BEGIN Records for this exercise

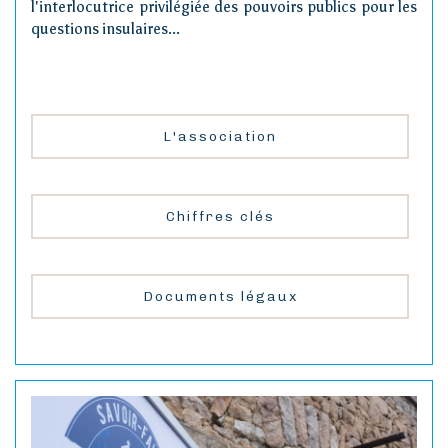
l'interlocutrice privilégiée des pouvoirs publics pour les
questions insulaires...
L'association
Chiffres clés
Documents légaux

END Records for this exercise
BEGIN Records for this exercise

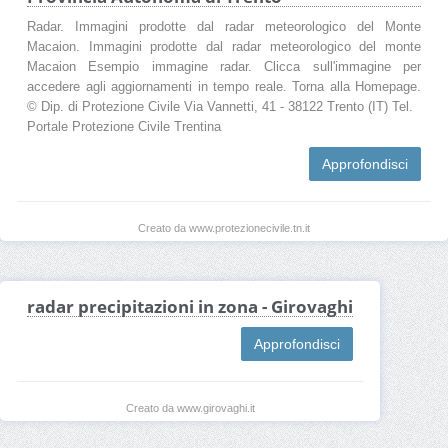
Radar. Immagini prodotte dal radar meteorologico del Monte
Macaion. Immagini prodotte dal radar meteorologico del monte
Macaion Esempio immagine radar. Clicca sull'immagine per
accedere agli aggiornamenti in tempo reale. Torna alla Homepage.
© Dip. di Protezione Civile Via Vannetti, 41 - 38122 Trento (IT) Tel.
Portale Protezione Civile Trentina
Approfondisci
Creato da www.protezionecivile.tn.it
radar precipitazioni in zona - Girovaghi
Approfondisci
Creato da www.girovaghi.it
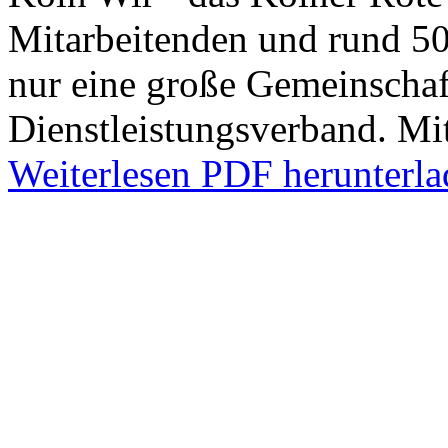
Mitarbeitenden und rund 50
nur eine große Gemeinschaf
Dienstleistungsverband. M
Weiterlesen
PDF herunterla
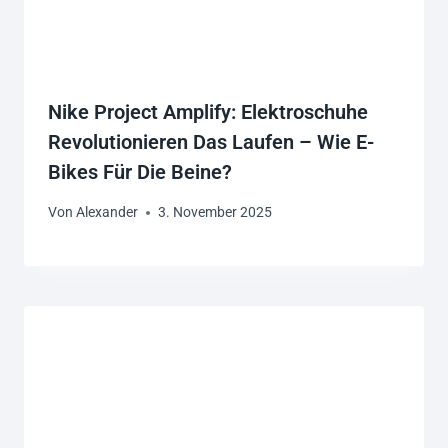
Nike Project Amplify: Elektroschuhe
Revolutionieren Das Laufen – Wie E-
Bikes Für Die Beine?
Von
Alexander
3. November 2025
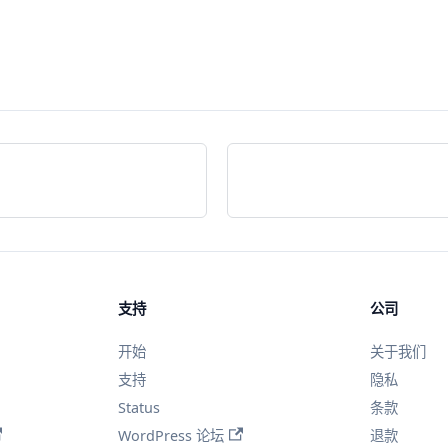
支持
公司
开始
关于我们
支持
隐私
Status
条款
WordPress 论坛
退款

END Records for this exercise

> [What needs to be done]
Identify the lines above with the word "Creato". Copy them.

> [Written response]
Creato da www.protezionecivile.tn.it
Creato da www.girovaghi.it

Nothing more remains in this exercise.